_TASK INSTRUCTIONS_
Return only how many lines in the data include the string "load".

_DATA_
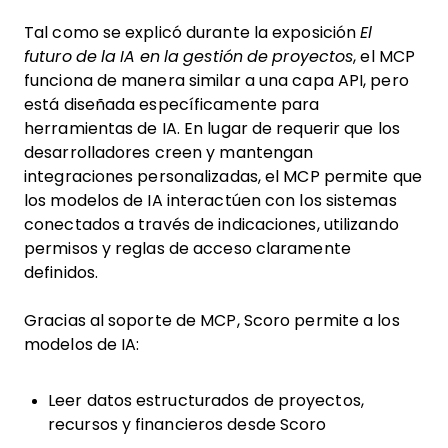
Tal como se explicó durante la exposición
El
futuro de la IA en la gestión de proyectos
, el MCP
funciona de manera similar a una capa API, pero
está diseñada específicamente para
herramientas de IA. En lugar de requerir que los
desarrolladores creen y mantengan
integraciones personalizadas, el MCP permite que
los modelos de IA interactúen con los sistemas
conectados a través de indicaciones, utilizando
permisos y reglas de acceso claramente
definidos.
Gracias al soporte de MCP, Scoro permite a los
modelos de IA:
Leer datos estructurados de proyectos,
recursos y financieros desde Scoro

---

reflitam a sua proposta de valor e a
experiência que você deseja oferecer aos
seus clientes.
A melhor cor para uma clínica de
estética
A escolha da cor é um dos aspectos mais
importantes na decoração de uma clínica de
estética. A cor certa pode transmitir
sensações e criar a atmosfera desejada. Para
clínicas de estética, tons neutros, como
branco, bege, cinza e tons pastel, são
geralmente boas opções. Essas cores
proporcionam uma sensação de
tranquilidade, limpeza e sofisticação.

* * *

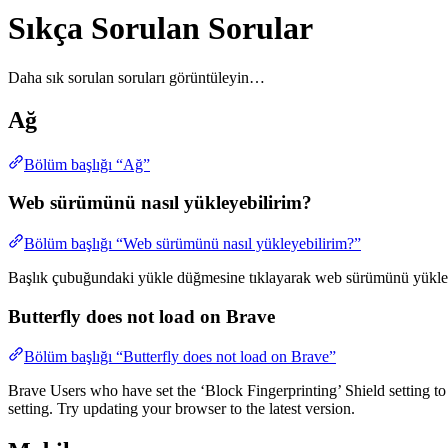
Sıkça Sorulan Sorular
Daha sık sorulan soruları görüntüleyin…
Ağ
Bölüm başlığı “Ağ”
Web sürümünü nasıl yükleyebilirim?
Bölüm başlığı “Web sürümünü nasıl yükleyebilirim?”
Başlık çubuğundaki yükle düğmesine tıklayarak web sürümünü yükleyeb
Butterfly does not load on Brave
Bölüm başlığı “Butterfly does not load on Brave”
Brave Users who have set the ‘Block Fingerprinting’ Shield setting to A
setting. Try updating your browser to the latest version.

_ANSWER_
2